In Deutschland wird der Einsatz von Robotern in der Pflege erprobt. Sie sollen die Arbeit von Pflegekräften erleichtern und vielleicht sogar den Fachkräftemangel beheben. Aber es gibt auch Kritik.
Pflegeroboter Yanny und JAIme.jpeg       -  Der Pflegeroboter Yanny (l) und JAIme der Firma Beckerrobotics sind in einer unterfränkischen Tagespflegeeinrichtung im Einsatz.
Foto: Heiko Becker, dpa (Archivbild) | Der Pflegeroboter Yanny (l) und JAIme der Firma Beckerrobotics sind in einer unterfränkischen Tagespflegeeinrichtung im Einsatz.
Lennardt Loß
 |  aktualisiert: 11.03.2024 10:59 Uhr

In Deutschland herrscht Fachkräftemangel. Gerade die Pflegebranche ist davon so hart getroffen. Es gibt immer mehr alte und pflegebedürftige Menschen und immer weniger Personal. Auch deswegen wird in Deutschland jetzt der Einsatz von Robotern in der Pflege erprobt. Was für Pflegeroboter es schon in Deutschland gibt, welche Aufgaben sie übernehmen können, wie sie das Pflegepersonal entlasten sollen und warum es auch Kritik daran gibt, lesen Sie hier.
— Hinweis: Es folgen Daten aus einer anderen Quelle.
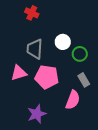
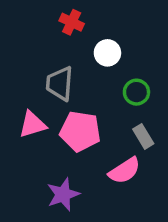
red cross: (32, 13) -> (72, 22), moved
white circle: (63, 42) -> (107, 53), moved
pink semicircle: (73, 100) -> (125, 171), turned 36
Gibt es in Deutschland schon Pflegeroboter?

In manchen Pflegeheimen in Deutschland gibt es schon heute Roboter. Allerdings befindet sich der Einsatz von Robotern in der Pflege noch in der Testphase und wird gerade erst erprobt.

So hat etwa der NDR berichtet, dass in einem Pflegeheim in Lübeck gerade ein Roboter im Einsatz, der auf den Namen "Greta" hört und mit den Senioren Liederabend und Bewegungsübungen macht. Begleitet werde das Projekt von Forschern der Fachhochschule Kiel.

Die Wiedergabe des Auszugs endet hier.